SKELETRACK: Efficient Tracking of Skeleton in Blurry Videos for Human Activity Recognition

Haoran Qi, Zihan Zhang, Farhana H. Zulkernine

Published: 01 Jan 2024, Last Modified: 11 Feb 2025CIoT 2024EveryoneRevisionsBibTeXCC BY-SA 4.0

Abstract: Human pose estimation is the task of predicting body joint locations and orientations of a person in an image or video. This problem has many practical applications in areas such as sports analysis, surveillance, and human activity recognition. However, current state-of-the-art approaches struggle with detecting fast-moving objects as they appear blurry in videos or images, which happens frequently in real-world scenarios.

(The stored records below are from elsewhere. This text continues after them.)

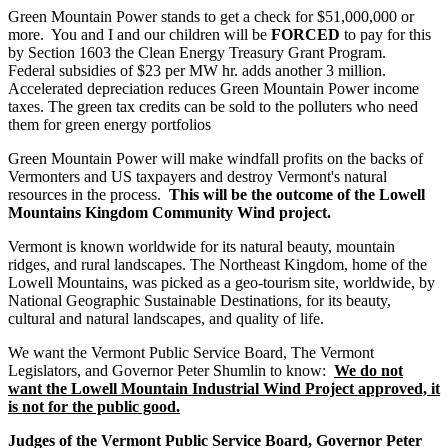
Green Mountain Power stands to get a check for $51,000,000 or
more. You and I and our children will be
FORCED
to pay for this
by Section 1603 the Clean Energy Treasury Grant Program.
Federal subsidies of $23 per MW hr. adds another 3 million.
Accelerated depreciation reduces Green Mountain Power income
taxes. The green tax credits can be sold to the polluters who need
them for green energy portfolios
Green Mountain Power will make windfall profits on the backs of
Vermonters and US taxpayers and destroy Vermont's natural
resources in the process.
This will be the outcome of the Lowell
Mountains Kingdom Community Wind project.
Vermont is known worldwide for its natural beauty, mountain
ridges, and rural landscapes. The Northeast Kingdom, home of the
Lowell Mountains, was picked as a geo-tourism site, worldwide, by
National Geographic Sustainable Destinations, for its beauty,
cultural and natural landscapes, and quality of life.
We want the Vermont Public Service Board, The Vermont
Legislators, and Governor Peter Shumlin to know:
We do not
want the Lowell Mountain Industrial Wind Project approved, it
is not for the public good.
Judges of the Vermont Public Service Board, Governor Peter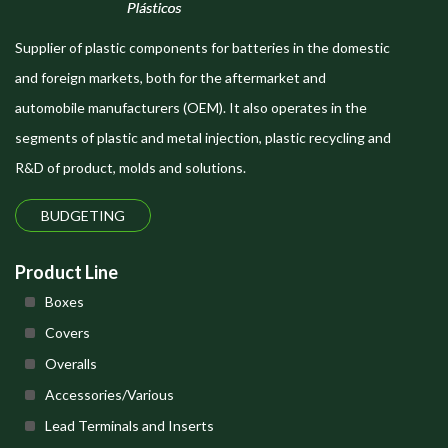
Supplier of plastic components for batteries in the domestic
and foreign markets, both for the aftermarket and
automobile manufacturers (OEM). It also operates in the
segments of plastic and metal injection, plastic recycling and
R&D of product, molds and solutions.
BUDGETING
Product Line
Boxes
Covers
Overalls
Accessories/Various
Lead Terminals and Inserts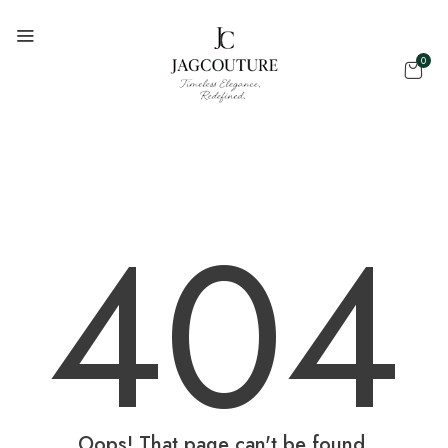
0
404
Oops! That page can't be found.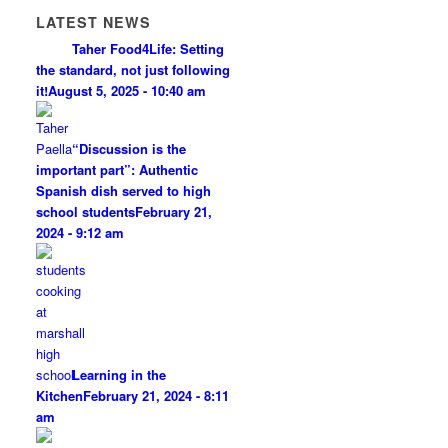
LATEST NEWS
Taher Food4Life: Setting
the standard, not just following
it!
August 5, 2025 - 10:40 am
“Discussion is the
important part”: Authentic
Spanish dish served to high
school students
February 21,
2024 - 9:12 am
Learning in the
Kitchen
February 21, 2024 - 8:11
am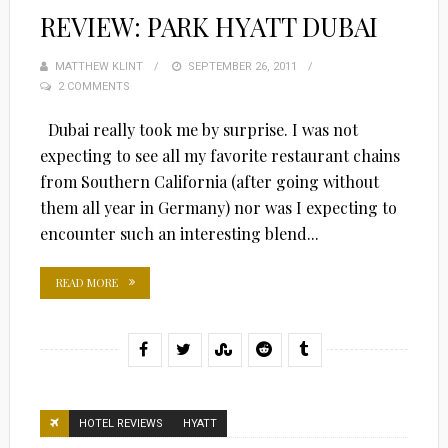
REVIEW: PARK HYATT DUBAI
MATTHEW KLINT
POSTED
SEPTEMBER 26, 2011
2 COMMENTS
ON
Dubai really took me by surprise. I was not
expecting to see all my favorite restaurant chains
from Southern California (after going without
them all year in Germany) nor was I expecting to
encounter such an interesting blend...
READ MORE
HOTEL REVIEWS
HYATT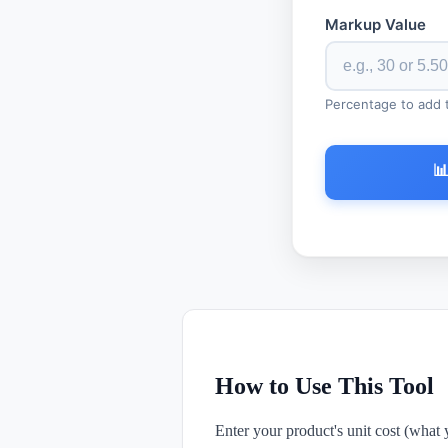
Markup Value
Percentage to add to

How to Use This Tool
Enter your product's unit cost (what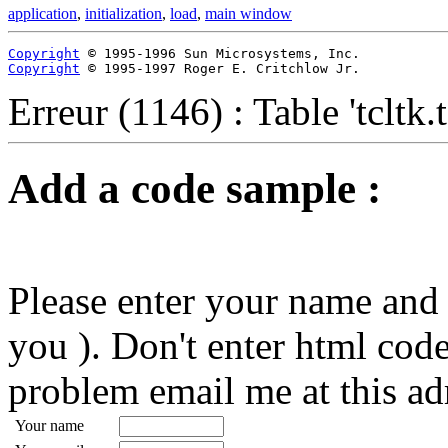
application
,
initialization
,
load
,
main window
Copyright
Copyright
 © 1995-1997 Roger E. Critchlow Jr.
Erreur (1146) : Table 'tcltk
Add a code sample :
Please enter your name and 
you ). Don't enter html code
problem email me at this ad
Your name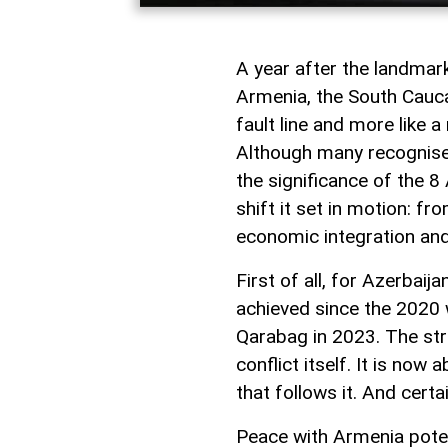
A year after the landma
Armenia, the South Caucas
fault line and more like 
Although many recognise i
the significance of the 8 
shift it set in motion: f
economic integration and
First of all, for Azerbai
achieved since the 2020 w
Qarabag in 2023. The st
conflict itself. It is now
that follows it. And certa
Peace with Armenia poten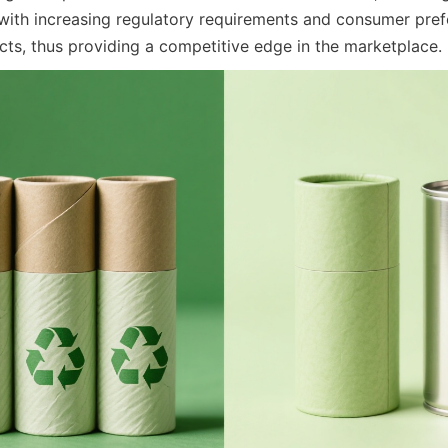
with increasing regulatory requirements and consumer prefe
cts, thus providing a competitive edge in the marketplace.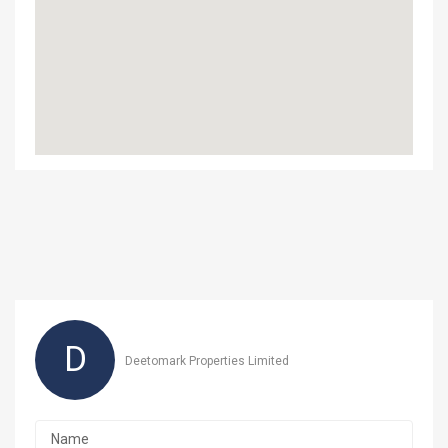
D
Deetomark Properties Limited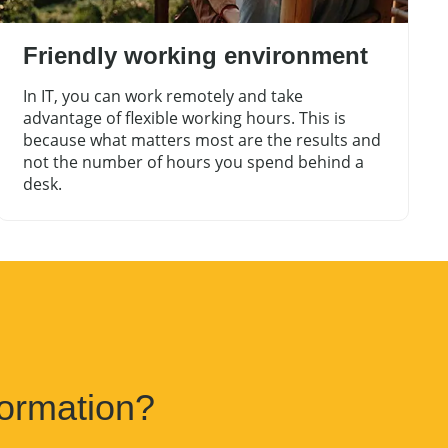
Friendly working environment
In IT, you can work remotely and take
advantage of flexible working hours. This is
because what matters most are the results and
not the number of hours you spend behind a
desk.
ormation?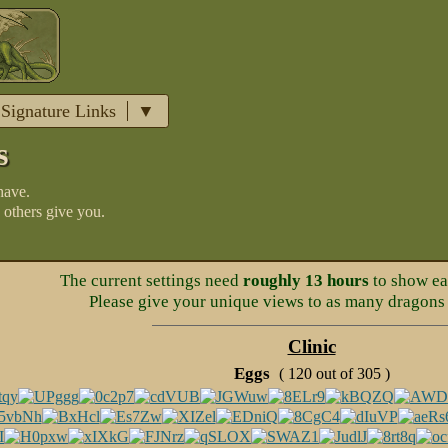
Signature Links
s
have.
 others give you.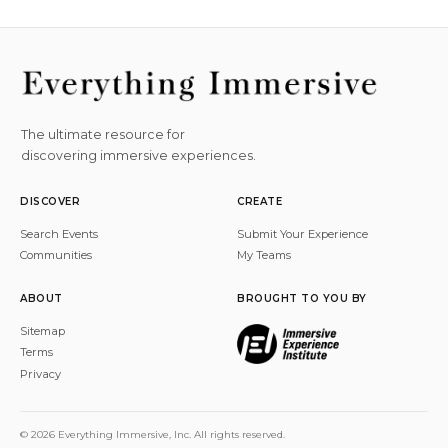
The ultimate resource for
discovering immersive experiences.
DISCOVER
CREATE
Search Events
Submit Your Experience
Communities
My Teams
ABOUT
BROUGHT TO YOU BY
Sitemap
Terms
Privacy
© 2026 Everything Immersive, Inc. All rights reserved.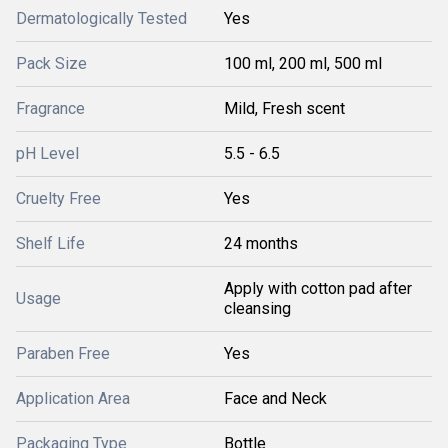
Dermatologically Tested
Yes
Pack Size
100 ml, 200 ml, 500 ml
Fragrance
Mild, Fresh scent
pH Level
5.5 - 6.5
Cruelty Free
Yes
Shelf Life
24 months
Apply with cotton pad after
Usage
cleansing
Paraben Free
Yes
Application Area
Face and Neck
Packaging Type
Bottle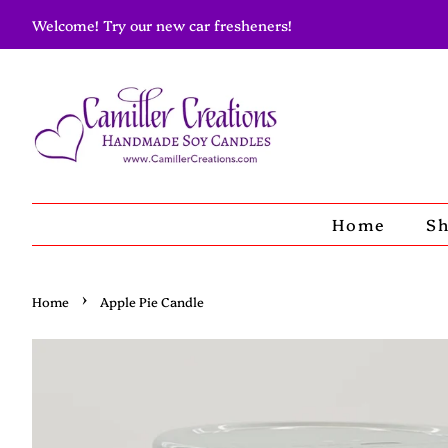
Welcome! Try our new car fresheners!
Home
S
›
Home
Apple Pie Candle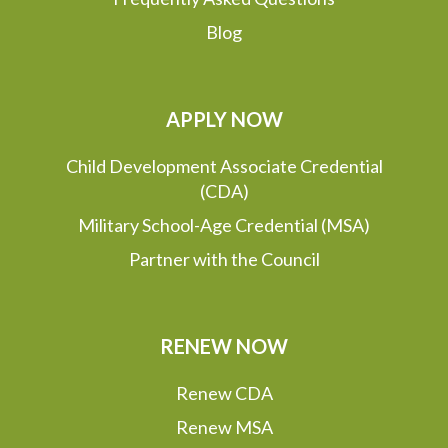
Blog
APPLY NOW
Child Development Associate Credential
(CDA)
Military School-Age Credential (MSA)
Partner with the Council
RENEW NOW
Renew CDA
Renew MSA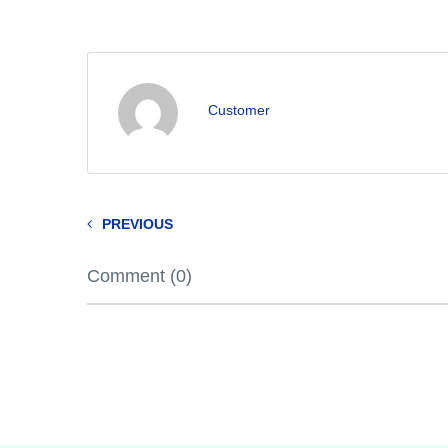
Customer
PREVIOUS
Comment (0)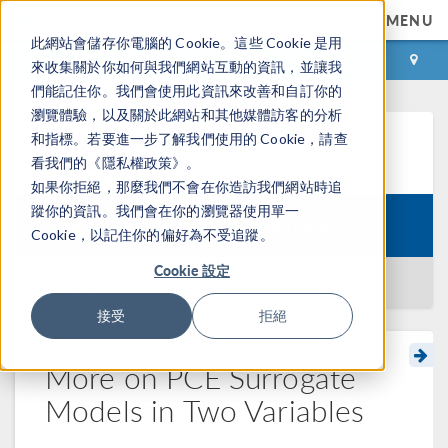
MENU
此網站會儲存你電腦的 Cookie。這些 Cookie 是用
登录
咨询与购买
來收集關於你如何與我們網站互動的資訊，並讓我
們能記住你。我們會使用此資訊來改善和自訂你的
瀏覽體驗，以及關於此網站和其他媒體訪客的分析
和指標。若要進一步了解我們使用的 Cookie，請查
学习中心
看我們的《隱私權政策》。
如果你拒絕，那麼我們不會在你造訪我們網站時追
蹤你的資訊。我們會在你的瀏覽器使用單一
Course:
Surrogate Modeling Theory
Cookie，以記住你的偏好為不受追蹤。
Cookie 設定
返回学习中心
接受
拒絕
More on PCE Surrogate
Models in Two Variables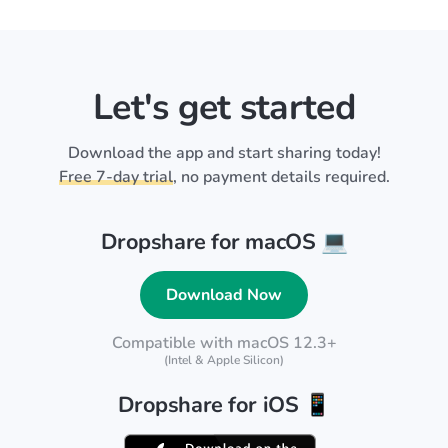
Let's get started
Download the app and start sharing today!
Free 7-day trial
, no payment details required.
Dropshare for macOS 💻
Download Now
Compatible with macOS 12.3+
(Intel & Apple Silicon)
Dropshare for iOS 📱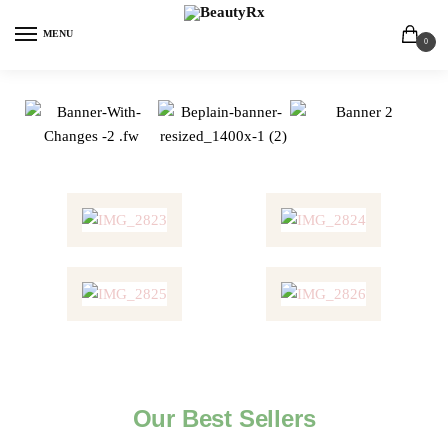
MENU
0
Our Best Sellers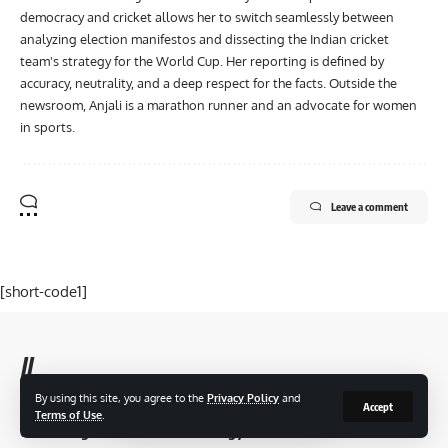
democracy and cricket allows her to switch seamlessly between
analyzing election manifestos and dissecting the Indian cricket
team's strategy for the World Cup. Her reporting is defined by
accuracy, neutrality, and a deep respect for the facts. Outside the
newsroom, Anjali is a marathon runner and an advocate for women
in sports.
Leave a comment
[short-code1]
//
By using this site, you agree to the
Privacy Policy
and
T
Accept
aza Newsz reach an audience of thousands of users, making us
Terms of Use
.
the leading business and technology news network in the world.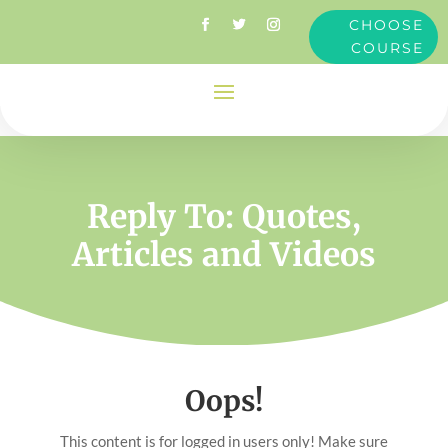
CHOOSE
COURSE
Reply To: Quotes,
Articles and Videos
Oops!
This content is for logged in users only! Make sure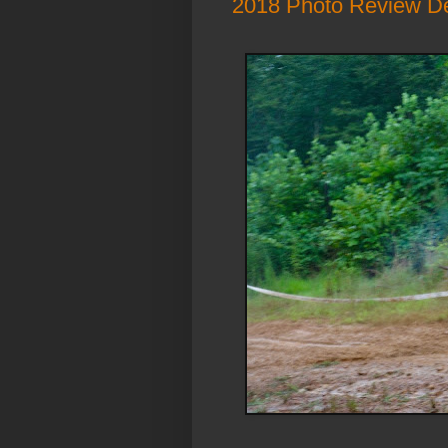
2018 Photo Review D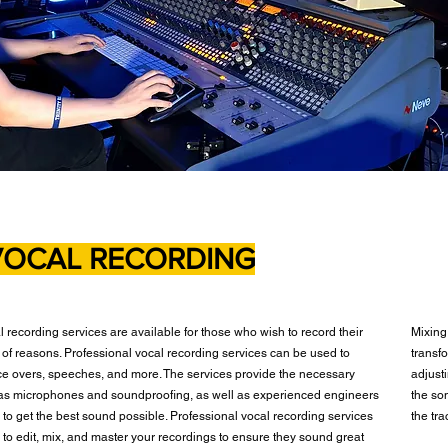
VOCAL RECORDING
l recording services are available for those who wish to record their
Mixing
y of reasons. Professional vocal recording services can be used to
transfo
ce overs, speeches, and more. The services provide the necessary
adjusti
as microphones and soundproofing, as well as experienced engineers
the so
to get the best sound possible. Professional vocal recording services
the tr
 to edit, mix, and master your recordings to ensure they sound great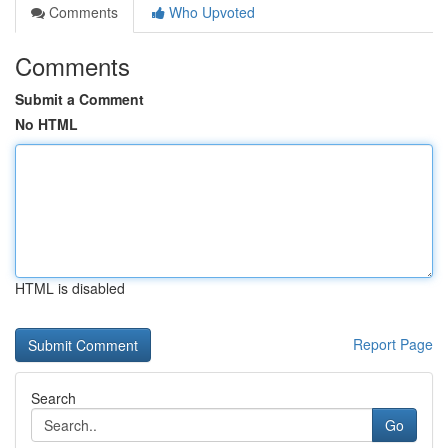
Comments
Who Upvoted
Comments
Submit a Comment
No HTML
HTML is disabled
Report Page
Search
Go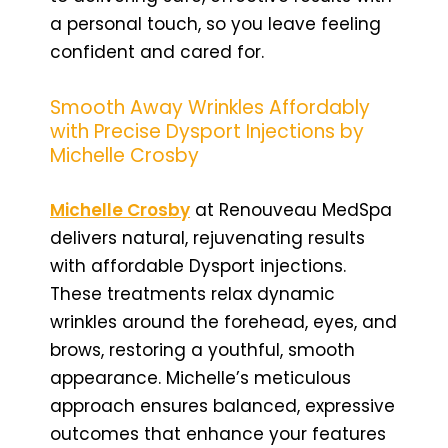
a personal touch, so you leave feeling
confident and cared for.
Smooth Away Wrinkles Affordably
with Precise Dysport Injections by
Michelle Crosby
Michelle Crosby
at Renouveau MedSpa
delivers natural, rejuvenating results
with affordable Dysport injections.
These treatments relax dynamic
wrinkles around the forehead, eyes, and
brows, restoring a youthful, smooth
appearance. Michelle’s meticulous
approach ensures balanced, expressive
outcomes that enhance your features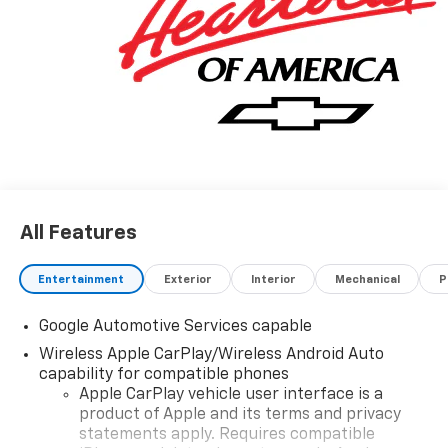
All Features
Entertainment
Exterior
Interior
Mechanical
P
Google Automotive Services capable
Wireless Apple CarPlay/Wireless Android Auto
capability for compatible phones
Apple CarPlay vehicle user interface is a
product of Apple and its terms and privacy
statements apply. Requires compatible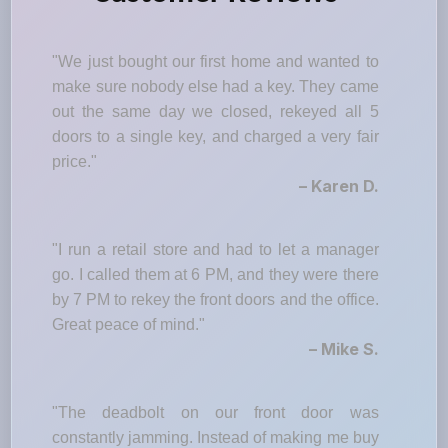
"We just bought our first home and wanted to
make sure nobody else had a key. They came
out the same day we closed, rekeyed all 5
doors to a single key, and charged a very fair
price."
– Karen D.
"I run a retail store and had to let a manager
go. I called them at 6 PM, and they were there
by 7 PM to rekey the front doors and the office.
Great peace of mind."
– Mike S.
"The deadbolt on our front door was
constantly jamming. Instead of making me buy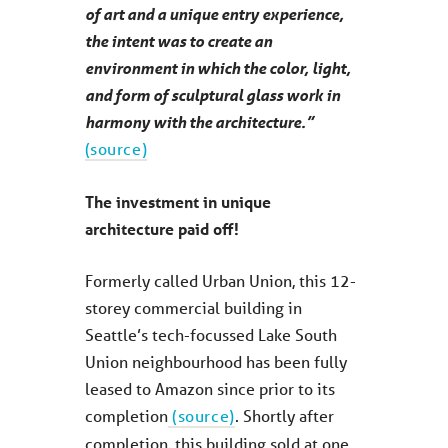
of art and a unique entry experience,
the intent was to create an
environment in which the color, light,
and form of sculptural glass work in
harmony with the architecture.”
(source)
The investment in unique
architecture paid off!
Formerly called Urban Union, this 12-
storey commercial building in
Seattle’s tech-focussed Lake South
Union neighbourhood has been fully
leased to Amazon since prior to its
completion
(source)
. Shortly after
completion, this building sold at one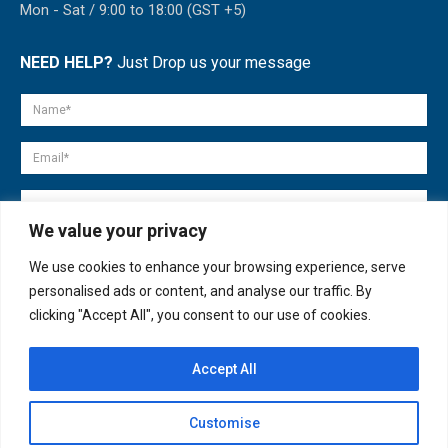
Mon - Sat / 9:00 to 18:00 (GST +5)
NEED HELP?
Just Drop us your message
We value your privacy
We use cookies to enhance your browsing experience, serve
personalised ads or content, and analyse our traffic. By
clicking "Accept All", you consent to our use of cookies.
Accept All
© copyright 2007-2025. All Rights Reserved.
Customise
Quick Help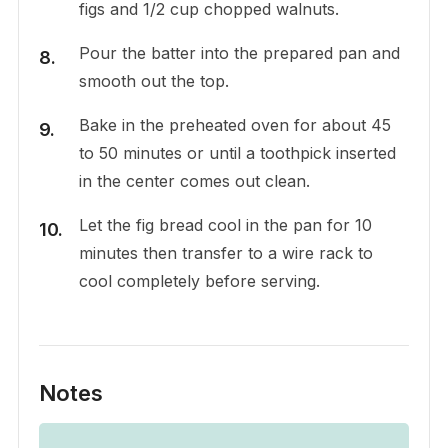
figs and 1/2 cup chopped walnuts.
Pour the batter into the prepared pan and
smooth out the top.
Bake in the preheated oven for about 45
to 50 minutes or until a toothpick inserted
in the center comes out clean.
Let the fig bread cool in the pan for 10
minutes then transfer to a wire rack to
cool completely before serving.
Notes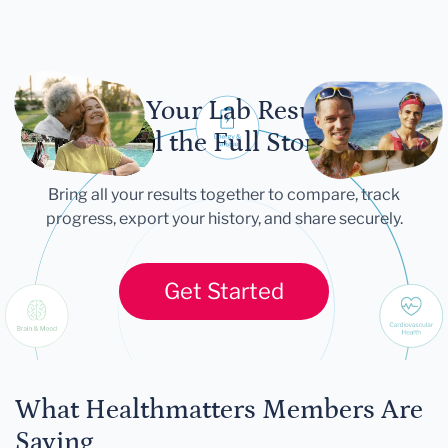
Let Your Lab Results
Tell the Full Story
Bring all your results together to compare, track
progress, export your history, and share securely.
Get Started
What Healthmatters Members Are
Saying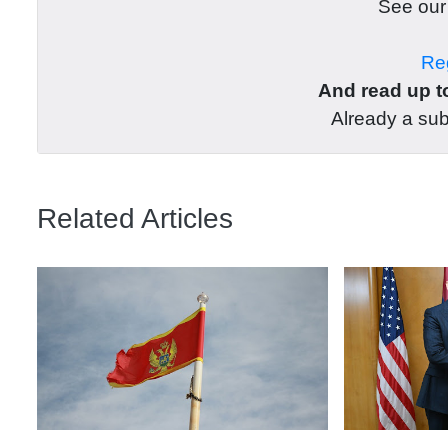
See ou
Reg
And read up to
Already a su
Related Articles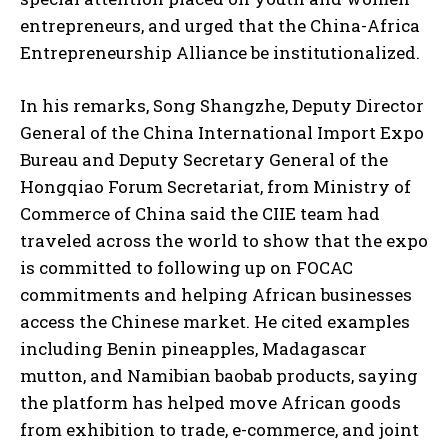
entrepreneurs, and urged that the China-Africa
Entrepreneurship Alliance be institutionalized.
In his remarks, Song Shangzhe, Deputy Director
General of the China International Import Expo
Bureau and Deputy Secretary General of the
Hongqiao Forum Secretariat, from Ministry of
Commerce of China said the CIIE team had
traveled across the world to show that the expo
is committed to following up on FOCAC
commitments and helping African businesses
access the Chinese market. He cited examples
including Benin pineapples, Madagascar
mutton, and Namibian baobab products, saying
the platform has helped move African goods
from exhibition to trade, e-commerce, and joint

In this paper, we present the architecture of a top-down multi-person pose estimation framework to address the above problem, specifically, human recognition from blurry videos. Our pipeline can track the spatio-temporal information in the input videos to detect and track human skeletons where object tracking algorithms fail and create an estimated bounding box based on the moving target object’s velocity and direction. We validate our algorithm using the FineGym dataset containing fast moving athletes performing gymnastics for which the current state-of-the-art accuracy in human activity recognition is ${2 5. 2 \%}$. Skeletrack achieves 66.55% Top-1 and 89.36% Top-5 mean accuracy in skeleton based activity recognition on FineGym.